= About this exercise =
Below are the records. Retype exactly the lines between the lines holding "Gate realizará uma" and "Gate atualizará os", inclusive.

= Record excerpts =
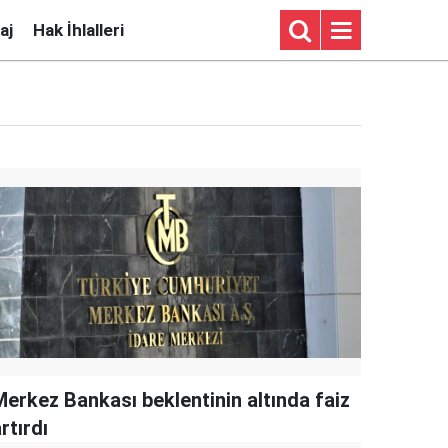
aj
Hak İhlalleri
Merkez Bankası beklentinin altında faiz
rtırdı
* * *
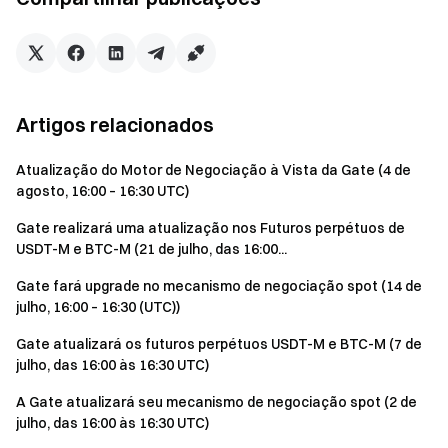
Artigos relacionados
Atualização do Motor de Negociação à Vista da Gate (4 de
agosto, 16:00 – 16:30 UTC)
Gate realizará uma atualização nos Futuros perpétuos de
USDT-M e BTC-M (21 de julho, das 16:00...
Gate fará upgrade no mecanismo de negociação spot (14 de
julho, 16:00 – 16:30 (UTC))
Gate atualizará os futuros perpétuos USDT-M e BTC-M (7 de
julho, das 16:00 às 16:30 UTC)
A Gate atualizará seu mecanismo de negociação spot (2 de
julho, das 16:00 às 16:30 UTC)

= Solution below =
Gate realizará uma atualização nos Futuros perpétuos de
USDT-M e BTC-M (21 de julho, das 16:00...
Gate fará upgrade no mecanismo de negociação spot (14 de
julho, 16:00 – 16:30 (UTC))
Gate atualizará os futuros perpétuos USDT-M e BTC-M (7 de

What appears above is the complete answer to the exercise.